Polar codes are easily the most significant recent development in the areas of coding and information theory research. A wide variety of applications have been proposed for polar codes mainly due to their capacity achieving property for many different communication channels.

In this post, we explore the trends in research publications on the topic of polar codes in their brief but exciting history.

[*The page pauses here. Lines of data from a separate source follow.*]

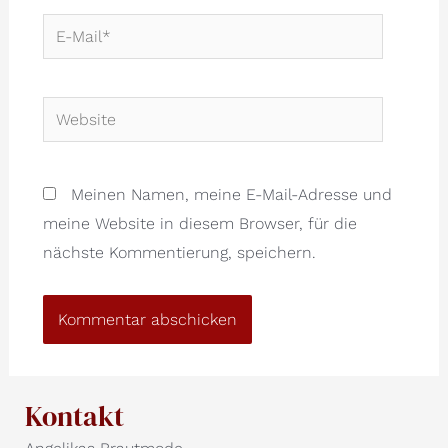
E-
Mail*
Website
Meinen Namen, meine E-Mail-Adresse und
meine Website in diesem Browser, für die
nächste Kommentierung, speichern.
Kontakt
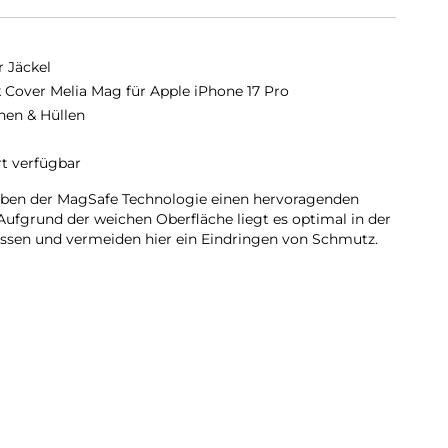
r Jäckel
 Cover Melia Mag für Apple iPhone 17 Pro
hen & Hüllen
rt verfügbar
eben der MagSafe Technologie einen hervoragenden
Aufgrund der weichen Oberfläche liegt es optimal in der
ossen und vermeiden hier ein Eindringen von Schmutz.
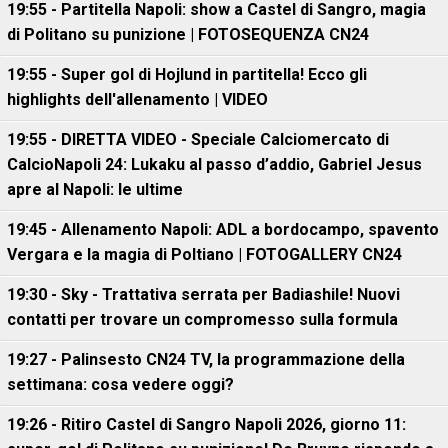
19:55 - Partitella Napoli: show a Castel di Sangro, magia
di Politano su punizione | FOTOSEQUENZA CN24
19:55 - Super gol di Hojlund in partitella! Ecco gli
highlights dell'allenamento | VIDEO
19:55 - DIRETTA VIDEO - Speciale Calciomercato di
CalcioNapoli 24: Lukaku al passo d’addio, Gabriel Jesus
apre al Napoli: le ultime
19:45 - Allenamento Napoli: ADL a bordocampo, spavento
Vergara e la magia di Poltiano | FOTOGALLERY CN24
19:30 - Sky - Trattativa serrata per Badiashile! Nuovi
contatti per trovare un compromesso sulla formula
19:27 - Palinsesto CN24 TV, la programmazione della
settimana: cosa vedere oggi?
19:26 - Ritiro Castel di Sangro Napoli 2026, giorno 11:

This post also serves as a tutorial in exploratory data analysis using Python and Pandas along with Matplotlib for plotting.

```
%matplotlib inline
import matplotlib
import matplotlib.pyplot as plt
matplotlib.style.use('ggplot')
import numpy as np
import pandas as pd
import re
# Make the graphs a bit prettier, and bigger
pd.set_option('display.mpl_style', 'default')
matplotlib.rcParams['font.size'] = 14.0
matplotlib.rcParams['font.sans-serif'] = 'Avant Garde'
matplotlib.rcParams['xtick.labelsize'] = 'large'
matplotlib.rcParams['ytick.labelsize'] = 'large'
# Other Pandas options
pd.set_option('display.width', 5000)
pd.set_option('display.max_columns', 60)
pd.options.mode.chained_assignment = None
```

### Data Collection and Cleaning

For our analysis, it is sufficient to work with research publication citation data which is available from IEEE Xplore. We download the data using two search strings “polar codes” and “channel polarization”.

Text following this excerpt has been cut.